Performing cell movement and division in one step will lead to correctness problems. The solution is to use a “splitting” technique that consists of two aggregate steps: the first computes the next position of a cell or its daughter cell, while the second step is the one that actually moves/divides the cell and updates the cell state information [47]. The sequential implementation inherently uses this splitting technique so that there is no possibility of conflicts. To preserve the semantics of the serial algorithm, the parallel algorithm must communicate with the neighboring processors between the first and second step. If we do not communicate then, we lose correctness since this leads to having more than one cell occupy a given site, which is a violation of one of the rules of our cellular automaton.

6.5 Ensuring determinism

In the context of determinism, our objective is to obtain reproducible results for the same input data. This is not necessarily fulfilled for a given algorithm, even if this algorithm is correct [48]. Deterministic results are paramount for the following reasons:

  • Verification Results are often only useful if we have a way to verify them with different means. To get the same results whether they are obtained by a single processor, four processors, or by 32 processors is a strong argument for the verifiability of these results. Thus, determinism in this case supports correctness.

  • Comparison We may want to compare the performance of different systems. Ensuring that similar results are obtained on these systems is needed to achieve this task. Thus, determinism in this case is an important condition that supports system evaluation.

The key to determinism is to define precise procedures for making decisions and to define a precise order to perform these procedures.
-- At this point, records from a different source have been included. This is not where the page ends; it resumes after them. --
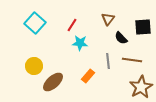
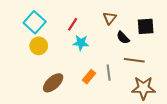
gray line: (108, 61) -> (109, 73), moved
yellow circle: (34, 66) -> (39, 46), moved
brown star: (141, 87) -> (143, 88), turned 30

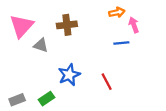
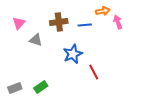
pink triangle: (22, 26) -> (19, 23), size x0.6
blue line: (121, 43) -> (85, 25), moved
blue star: (69, 75) -> (73, 54), moved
We have to make decisions whenever there are several possible actions and we must choose one of these. In our application, for example, we have to decide where to move a cell or where to place a daughter cell after division, in case the cell in question has several empty sites in its neighborhood.

In a parallel algorithm, there are at least two factors that make determinism hard to ensure:

  1. 1.

    The decomposition of the problem domain This may depend on the number of nodes or the kind of load balancing done. Dynamic load-balancing strategies introduce significant complications in this regard that are due to the needed rebalancing of the workload on processors at run time.

  2. 2.

    The hardware SIMD architectures may have a central clock, making the hardware completely deterministic. However, this is usually not the case for high performance clusters. Every processing node in a cluster has its own clock, and there are always slight speed differences. For instance, if two nodes want to communicate with a third node at the same time, we cannot predict which node will be serviced first.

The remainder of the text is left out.